Inna has often been told she needs to be a contestant on Shark Tank, which she also resists. “Having investors is like having a loan, too. You have the pressure to bring in a paycheck for someone else and in a way, that isn’t fitting with the original vision. I feel like I have a clearer vision because I don’t have that distraction. I thought, maybe I’m selfish because I don’t want to bring someone on board but I’m doing what I was called to do. I can do it debt-free.”

Mothering as a Business Owner

Inna has found further opportunity in parenting through being a small business owner. “If you’re a mom, and you think your schedule is busy, think again,” laughs Inna. From discerning what you want to teach your children and what you want to spend your time on, “You become very intentional when you’re so busy,” she says. “Don’t ever think you can’t do it because you have a child – or two, three or four, whatever you have. Remember that your kids are watching you.

Inna opened a location at Lancaster Central Market in late January.
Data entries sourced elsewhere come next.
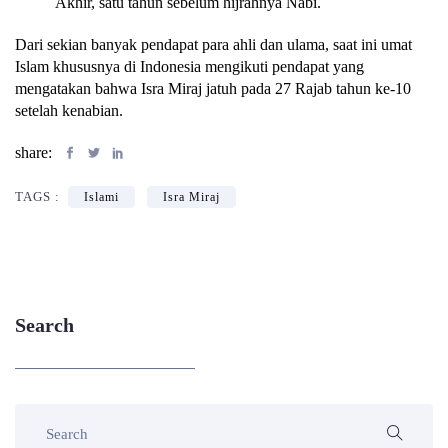
Akhir, satu tahun sebelum hijrahnya Nabi.
Dari sekian banyak pendapat para ahli dan ulama, saat ini umat
Islam khususnya di Indonesia mengikuti pendapat yang
mengatakan bahwa Isra Miraj jatuh pada 27 Rajab tahun ke-10
setelah kenabian.
share:
TAGS :
Islami
Isra Miraj
Search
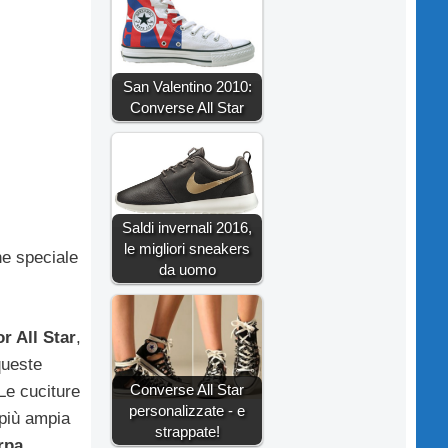
San Valentino 2010:
Converse All Star
Saldi invernali 2016,
le migliori sneakers
ne speciale
da uomo
r All Star
,
queste
Converse All Star
 Le cuciture
personalizzate - e
 più ampia
strappate!
rpa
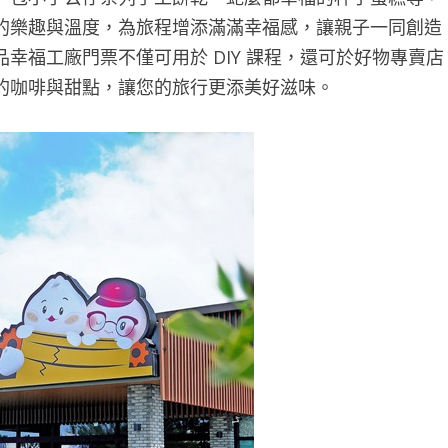
的樂趣與溫度，為旅程增添滿滿幸福感，讓親子一同創造
幸福工廠門票不僅可用於 DIY 課程，還可於好物專賣店
的咖啡與甜點，讓您的旅行更添美好滋味。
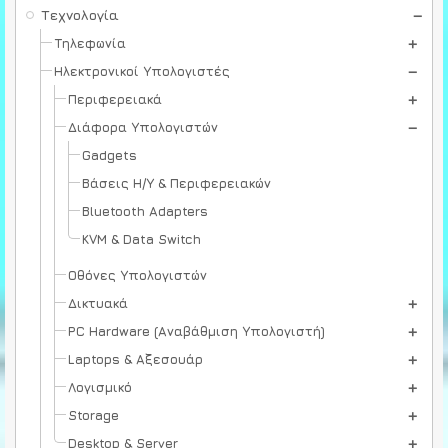
Τεχνολογία
Τηλεφωνία
Ηλεκτρονικοί Υπολογιστές
Περιφερειακά
Διάφορα Υπολογιστών
Gadgets
Βάσεις Η/Υ & Περιφερειακών
Bluetooth Adapters
KVM & Data Switch
Οθόνες Υπολογιστών
Δικτυακά
PC Hardware (Αναβάθμιση Υπολογιστή)
Laptops & Αξεσουάρ
Λογισμικό
Storage
Desktop & Server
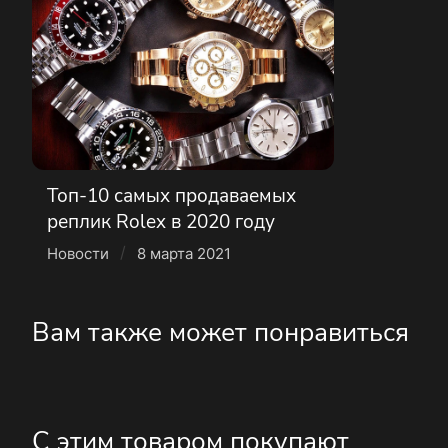
Топ-10 самых продаваемых
реплик Rolex в 2020 году
/
Новости
8 марта 2021
Вам также может понравиться
С этим товаром покупают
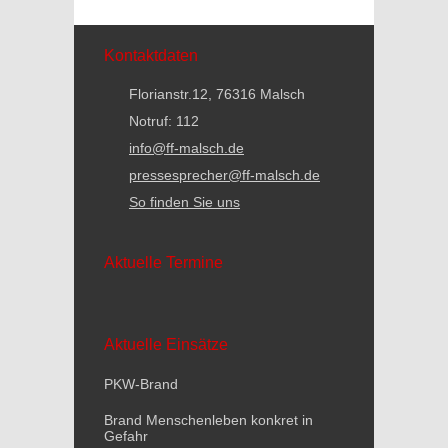
Kontaktdaten
Florianstr.12, 76316 Malsch
Notruf: 112
info@ff-malsch.de
pressesprecher@ff-malsch.de
So finden Sie uns
Aktuelle Termine
Aktuelle Einsätze
PKW-Brand
Brand Menschenleben konkret in
Gefahr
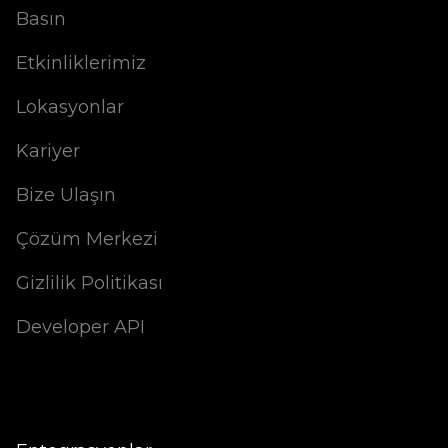
Basın
Etkinliklerimiz
Lokasyonlar
Kariyer
Bize Ulaşın
Çözüm Merkezi
Gizlilik Politikası
Developer API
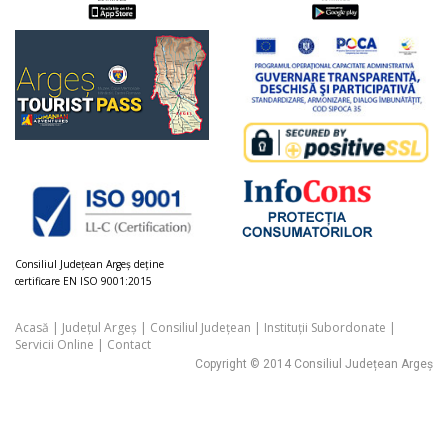
Consiliul Judeţean Argeș deţine
certificare EN ISO 9001:2015
Acasă
|
Județul Argeș
|
Consiliul Județean
|
Instituții Subordonate
|
Servicii Online
|
Contact
Copyright © 2014 Consiliul Județean Argeș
“In my experience, there are a lot of teachable moments with my kids because of opening a business,” she explains. “Some of them are very practical, like, they can make dinner because I work so much. It benefits me but it benefits them because they [are learning] practical living skills.” One such skill is cleaning the house. “It’s not because I don’t want to do it, it’s because that’s the circumstance,” Inna points out. “I work full-time and overtime, so they’ve learned to keep a clean environment. My husband is also a clean freak so that helps the situation,” she says with a smile.

“Not everyone is called to the same thing. I stayed home for nine years with the kids. I went to school and did things other than business – business is a whole different ball game. As the kids grow older – my son was 8 when I started the business – you start involving them in the struggles. When I have a bad day, you actually talk about it. You share that with them and they take it with them, which makes them more sensitive to what you are doing. They understand when you share your deep thoughts and concerns.

“For me, it was probably my husband who pushed me toward opening a business. I think it’s the support of your spouse that makes the difference,” says Inna. “Alex and I will take a walk around the neighborhood, and there are hard days where I’m like, ‘I’m going to close the business down, I’m exhausted.’ And, he’ll say, ‘You can’t – it’s your calling, that’s what you are called to do. Through thick and thin, I’m right here.’ He will not let me quit even when I want to,” she shares. “He makes me a stronger person.”

Her career path has taught Inna to stay humble and keep learning. “I tend to think I know it all and want to always come up with my own ideas,” she admits. “What I’ve learned is asking for help is necessary, [as is] staying humble through the process. I have asked for a lot of help, asked a lot of questions, and I’ve gotten farther than I would have ever gotten with the mentality of, ‘I know it all.’”

Where to Find Inna’s Pierogi

Having outgrown the small space, Inna closed her Lancaster Marketplace location in January and relocated to Lancaster Central Market. She’s working on plans to operate a larger kitchen to meet wholesale demands. 

In addition to visiting Inna’s Pierogi Shop at Lancaster Central Market, Inna’s Pierogi are available at Rooster Street in the Market at Wilbur, Harvest Lane Farm Market in Lititz, and Lemon Street Market in Lancaster city.